Logements et transports : Paris gagné pour qui ?

« Casser les ghettos », « l’apartheid » grâce à une « politique de repeuplement » des banlieues ? Au-delà de ce que cela dit du mépris de nos gouvernants envers les habitantEs des quartiers populaires, est-ce que cela a un sens ou une efficacité pour améliorer leurs vies ?

Mépris et brouillage d’une « union nationale » autour de l’idée qui ne peut être qu’acceptée : la ségrégation, ce n’est pas bien, mais qui peut vite en imputer la responsabilité aux victimes.
Comme le dit le sociologue Thomas Kirszbaum, on « incrimine les quartiers où se concentrent des populations précaires et des minorités ethniques en décrétant qu’il faut changer leur peuplement ». Depuis les années 60 avec les « villes nouvelles », et maintenant avec la « mixité sociale », on veut faire croire que c’est en amenant des gens aisés dans les quartiers pauvres que les pauvres vont… vont quoi ? Devenir plus riches ? Plus malins ? La ségrégation et les discriminations ne sont pas combattues là où cela pourrait avoir un effet : emploi, vie publique, et surtout l’école, où la politique de prétendu reciblage de l’éducation prioritaire n’a comme seul effet que de faire diminuer les moyens.

D’est en ouest...
S’il y a des « ghettos » en région parisienne, ce sont les ghettos de riches, où il est impossible de vivre si on n’a pas un niveau élevé de revenus et statut au moins de cadre supérieur.
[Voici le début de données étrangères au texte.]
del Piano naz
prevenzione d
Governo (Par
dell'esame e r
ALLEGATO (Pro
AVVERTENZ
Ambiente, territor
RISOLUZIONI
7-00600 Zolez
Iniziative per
Depuis longtemps, ces populations aisées sont à l’ouest de la région parisienne, et au cours des 30 dernières années, leur territoire s’est étendu. Mais les « poches de pauvreté » sont, elles, toujours situées au nord-est de la capitale. Dans 31 communes où vit la population la plus aisée, le revenu a augmenté de 22 % entre 2001 et 2011, alors que de 2008 à 2012 il baissait de 2,5 % dans les communes pauvres. Et la proportion de la population immigrée (c’est-à-dire dont le chef de famille est immigré) y est passée de 27,4 % des habitantEs en 1990, à 35 % en 1999, puis à 44,2 % en 2008.
Depuis les années 90, la différenciation est-ouest n’a cessé de s’aggraver, se doublant d’un autre mode de ségrégation fondé sur la distance par rapport au centre. Cela accompagnait la désindustrialisation de la petite couronne autour de Paris (et donc de l’appauvrissement des villes ouvrières, puisque les ouvriers qui y vivaient étaient au chômage et que les communes perdaient les ressources de la taxe professionnelle) et le développement des emplois de cadres.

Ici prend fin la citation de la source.